En février 1826, les Vaudois apprennent la mort, à Paris, de Jean Anthelme Brillat-Savarin, à l’âge de 71 ans. Pour nos gens de lettres au courant des échos de la meute courtisane du vieux Charles X, et pour quelques chefs de cuisine et hôteliers de Lausanne, ce personnage devenu considérable en son pays (conseiller à la Cour de cassation) est une vieille connaissance. Originaire du Bas-Bugey, c’était alors un trentenaire pétulant à nez busqué, à lèvres charnues d’épicurien, lorsqu’il se réfugia en Suisse en tant que député français en disgrâce et en danger. Un girondin fuyant la Terreur de 1793. Docteur en droit, accessoirement médecin et chimiste, Brillat-Savarin faisait cap sur Moudon, où un cousin fonctionnaire lui offrait l’asile. Il s’autorisa une escale prolongée dans la capitale vaudoise où la bonne société de la rue de Bourg ne fut pas insensible à son esprit de sel, tissé de diplomatie matoise, et qui appréciait les vins du Léman. Un gourmand?

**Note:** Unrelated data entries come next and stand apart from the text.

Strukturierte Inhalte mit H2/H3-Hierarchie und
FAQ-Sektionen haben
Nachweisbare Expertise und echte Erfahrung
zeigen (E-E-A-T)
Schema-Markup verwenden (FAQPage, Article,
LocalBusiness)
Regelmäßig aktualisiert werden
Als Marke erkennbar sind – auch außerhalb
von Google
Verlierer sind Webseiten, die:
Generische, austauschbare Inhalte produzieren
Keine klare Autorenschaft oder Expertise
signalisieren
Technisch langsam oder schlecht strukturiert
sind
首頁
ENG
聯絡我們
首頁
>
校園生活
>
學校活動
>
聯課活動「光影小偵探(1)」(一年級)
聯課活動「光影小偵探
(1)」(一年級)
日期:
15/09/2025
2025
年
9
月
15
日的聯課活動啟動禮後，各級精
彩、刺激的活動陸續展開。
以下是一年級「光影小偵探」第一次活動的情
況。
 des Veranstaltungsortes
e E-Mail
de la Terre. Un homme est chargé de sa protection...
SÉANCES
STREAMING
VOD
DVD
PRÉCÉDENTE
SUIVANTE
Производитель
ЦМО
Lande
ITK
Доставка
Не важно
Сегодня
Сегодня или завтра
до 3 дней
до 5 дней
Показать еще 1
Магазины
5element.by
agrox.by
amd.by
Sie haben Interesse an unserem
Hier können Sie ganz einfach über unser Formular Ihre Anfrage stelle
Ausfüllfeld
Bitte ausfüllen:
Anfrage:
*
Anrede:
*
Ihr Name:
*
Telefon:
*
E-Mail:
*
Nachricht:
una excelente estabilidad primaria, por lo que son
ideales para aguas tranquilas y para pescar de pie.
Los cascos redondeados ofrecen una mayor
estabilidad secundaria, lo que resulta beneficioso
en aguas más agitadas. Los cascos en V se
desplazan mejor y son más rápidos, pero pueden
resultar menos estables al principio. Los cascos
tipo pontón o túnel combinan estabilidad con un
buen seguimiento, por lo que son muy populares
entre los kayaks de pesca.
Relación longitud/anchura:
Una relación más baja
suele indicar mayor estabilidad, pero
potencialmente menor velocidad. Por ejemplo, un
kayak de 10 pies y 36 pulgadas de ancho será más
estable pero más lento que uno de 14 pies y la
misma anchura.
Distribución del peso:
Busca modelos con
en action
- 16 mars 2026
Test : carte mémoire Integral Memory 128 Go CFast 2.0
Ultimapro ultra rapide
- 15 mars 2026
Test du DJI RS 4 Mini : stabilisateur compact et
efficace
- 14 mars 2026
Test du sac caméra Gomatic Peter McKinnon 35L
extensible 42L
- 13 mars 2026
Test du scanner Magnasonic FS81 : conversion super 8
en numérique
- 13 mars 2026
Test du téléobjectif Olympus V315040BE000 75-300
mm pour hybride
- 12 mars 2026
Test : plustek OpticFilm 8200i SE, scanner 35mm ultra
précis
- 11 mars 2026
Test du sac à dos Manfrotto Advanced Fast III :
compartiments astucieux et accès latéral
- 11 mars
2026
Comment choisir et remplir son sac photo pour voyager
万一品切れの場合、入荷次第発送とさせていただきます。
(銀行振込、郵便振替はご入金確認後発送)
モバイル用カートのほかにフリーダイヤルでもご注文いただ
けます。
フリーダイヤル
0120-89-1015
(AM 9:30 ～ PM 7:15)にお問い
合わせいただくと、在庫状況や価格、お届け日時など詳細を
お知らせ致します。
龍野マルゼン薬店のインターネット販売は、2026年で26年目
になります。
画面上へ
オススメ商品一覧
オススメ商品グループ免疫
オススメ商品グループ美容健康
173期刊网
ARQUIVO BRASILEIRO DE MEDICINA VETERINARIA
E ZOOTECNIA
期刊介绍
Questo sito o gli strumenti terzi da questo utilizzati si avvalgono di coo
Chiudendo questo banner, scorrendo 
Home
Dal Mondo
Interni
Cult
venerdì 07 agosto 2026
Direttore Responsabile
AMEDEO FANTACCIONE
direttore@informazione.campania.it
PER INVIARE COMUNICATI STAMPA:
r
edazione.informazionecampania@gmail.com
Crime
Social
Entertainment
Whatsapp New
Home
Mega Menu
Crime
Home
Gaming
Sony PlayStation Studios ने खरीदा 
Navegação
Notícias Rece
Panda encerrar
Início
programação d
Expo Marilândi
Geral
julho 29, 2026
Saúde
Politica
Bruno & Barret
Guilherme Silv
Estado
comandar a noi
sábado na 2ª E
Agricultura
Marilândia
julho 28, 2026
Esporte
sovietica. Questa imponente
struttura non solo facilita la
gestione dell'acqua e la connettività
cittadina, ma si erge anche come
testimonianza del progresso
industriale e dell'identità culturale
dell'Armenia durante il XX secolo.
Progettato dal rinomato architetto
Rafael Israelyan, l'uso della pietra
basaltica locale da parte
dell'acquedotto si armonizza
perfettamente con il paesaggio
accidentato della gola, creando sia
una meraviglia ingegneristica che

Non, un gourmet, une fine gueule. Mieux encore: un gastronome. Les maître-queux de notre prestigieux Lion d’Or, habitués à ne servir que des princes, mijotèrent pour ce faux sans-culotte à gants blancs un menu «local», digne d’un repas royal. Il s’en délecta et devait s’en souvenir 33 ans plus tard, quand parut, en décembre 1825, deux mois avant sa mort, son best-seller d’hédoniste philosophe: La Physiologie du goût, qui sera adulée partout comme une des bibles de l’art culinaire, et fut éditée sans l’identité de son auteur… Celle-ci ne sera révélée qu’en 1838, aux Editions Charpentier. Soit 12 ans après sa mort par refroidissement dans les caves de la nécropole royale de Saint-Denis. Brillat-Savarin y résume la cuisine vaudoise à un «bon gibier des montagnes voisines et à l’excellent poisson du lac de Genève, accompagné d’un petit vin blanc limpide comme l’eau de roche, qui aurait fait boire un enragé.»

Plus discutable est sa recette de la fondue: «Ce n’est autre chose que des œufs brouillés au fromage»!